Dynamic Programming to Artificial Intelligence: Q-Learning

Original article was published by Mars Xiang on Artificial Intelligence on Medium

A failure is not always a mistake, it may simply be the best one can do under the circumstances. The real mistake is to stop trying. — B. F. Skinner

Reinforcement learning models are beating human players in games around the world. Huge international companies are investing millions into reinforcement learning. Reinforcement learning in today’s world is so powerful because it requires neither data nor labels. It could be the technique that leads to general artificial intelligence.

Supervised and Unsupervised Learning

As a summary, in supervised learning, a model learns to map input to outputs using predefined and labeled data. An unsupervised learning approach teaches a model to cluster and group data using predefined data.

Reinforcement Learning

However, in reinforcement learning, the model receives no data set and guidance, using a trial and error approach.

Reinforcement learning is an area of machine learning defined by how some model (called agent in reinforcement learning) behaves in an environment to maximize a given reward. The most similar real-world example is of a wild animal trying to find food in its ecosystem. In this example, the animal is the agent, the ecosystem is the environment, and the food is the reward.

Reinforcement learning is frequently used in the domain of game playing, where there is no immediate way to label how “good” an action was, since we would need to consider all future outcomes.

Markov Decision Processes

The Markov Decision Process is the most fundamental concept of reinforcement learning. There are a few components in an MDP that interact with each other:

  • Agent — the model
  • Environment — the overall situation
  • State — the situation at a specific time
  • Action — how the agent acts
  • Reward — feedback from the environment

MDP Notation

An agent receives information about its current state from the environment, makes an action, and receives a reward. The process repeats. Source: Sutton, R. S. and Barto, A. G. Introduction to Reinforcement Learning

To repeat what was previously discussed in more mathematically formal terms, some notation must be defined.

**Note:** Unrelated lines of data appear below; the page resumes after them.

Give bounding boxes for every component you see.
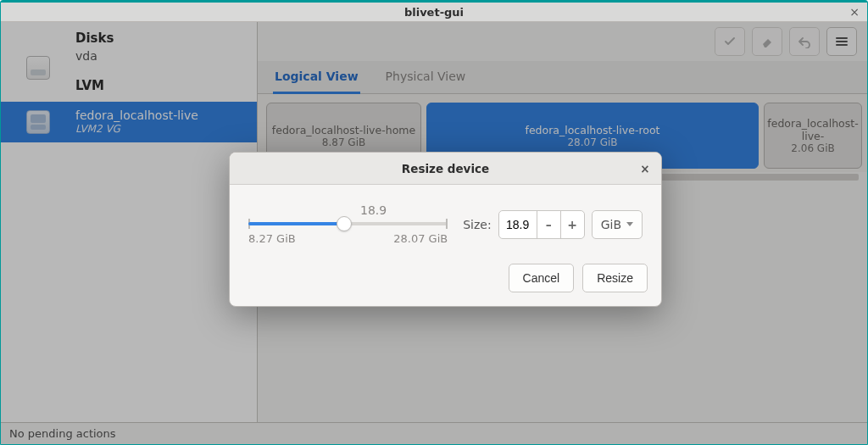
slider-tick-max: [446, 219, 448, 229]
minus-icon: –: [546, 218, 552, 231]
size-controls: Size: – + GiB: [463, 210, 643, 239]
plus-icon: +: [567, 218, 577, 231]
resize-dialog: Resize device × 18.9 8.27 GiB 28.: [229, 152, 662, 307]
slider-max-label: 28.07 GiB: [393, 232, 448, 245]
slider-limits: 8.27 GiB 28.07 GiB: [248, 232, 448, 245]
dialog-titlebar: Resize device ×: [230, 153, 661, 185]
app-window: blivet-gui × Disks vda LVM: [0, 0, 868, 445]
dialog-body: 18.9 8.27 GiB 28.07 GiB Size:: [230, 185, 661, 255]
slider-min-label: 8.27 GiB: [248, 232, 296, 245]
chevron-down-icon: [626, 222, 633, 226]
slider-track: [248, 222, 448, 225]
slider-current-value: 18.9: [360, 203, 387, 217]
window-close-button[interactable]: ×: [847, 4, 862, 19]
titlebar: blivet-gui ×: [1, 1, 867, 22]
size-decrement[interactable]: –: [537, 211, 560, 238]
slider-fill: [248, 222, 344, 225]
size-increment[interactable]: +: [560, 211, 584, 238]
size-label: Size:: [463, 218, 491, 231]
size-spinbox[interactable]: – +: [498, 210, 585, 239]
size-input[interactable]: [499, 217, 537, 232]
dialog-title: Resize device: [402, 162, 489, 175]
close-icon: ×: [849, 5, 860, 19]
close-icon: ×: [640, 162, 649, 175]
dialog-close-button[interactable]: ×: [636, 159, 654, 178]
resize-button[interactable]: Resize: [582, 264, 648, 292]
size-slider[interactable]: 18.9 8.27 GiB 28.07 GiB: [248, 203, 448, 245]
unit-dropdown[interactable]: GiB: [592, 210, 643, 239]
unit-label: GiB: [601, 218, 621, 231]
slider-row: 18.9 8.27 GiB 28.07 GiB Size:: [248, 203, 643, 245]
slider-thumb[interactable]: [337, 216, 352, 231]
dialog-actions: Cancel Resize: [230, 255, 661, 306]
window-title: blivet-gui: [1, 6, 867, 19]
cancel-button[interactable]: Cancel: [509, 264, 575, 292]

  • t represents the current time step
  • S is the set of all possible states, with S_t being the state at time t
  • A is the set of all possible actions, with A_t being the action performed at time t
  • R is the set of all possible rewards, with R_t being the reward received after performing A_(t-1)
  • T is the last time step (the last step happens when a certain condition is reached or t is higher than a value)

The process can be written as:

  1. The agent receives a state S_t
  2. The agent performs an action A_t based on S_t
  3. The agent receives a reward R_(t+1)
  4. The environments transitions into a new state S_(t+1)
  5. The cycle repeats for t+1

Expected Discounted Return (Making Long-Term Decisions)

We discussed that in order for an agent to play a game well, it would need to take future rewards into consideration. This can be described as:

G(t) = R_(t+1) + R_(t+2) +… + R_(T), where G(t) is the sum of the rewards the agent expects after time t.

However, if T is infinite, in order to to make G(t) converge to a single number, we define the discount rate γ to be a number smaller than 1, and define:

G(t) = R_(t+1) + γR_(t+2) +γ²R_(t+2)+…

This can also be written as:

G(t) = R_(t+1) + γG(t+1)

Value and Quality (Q-Learning is Quality-Learning)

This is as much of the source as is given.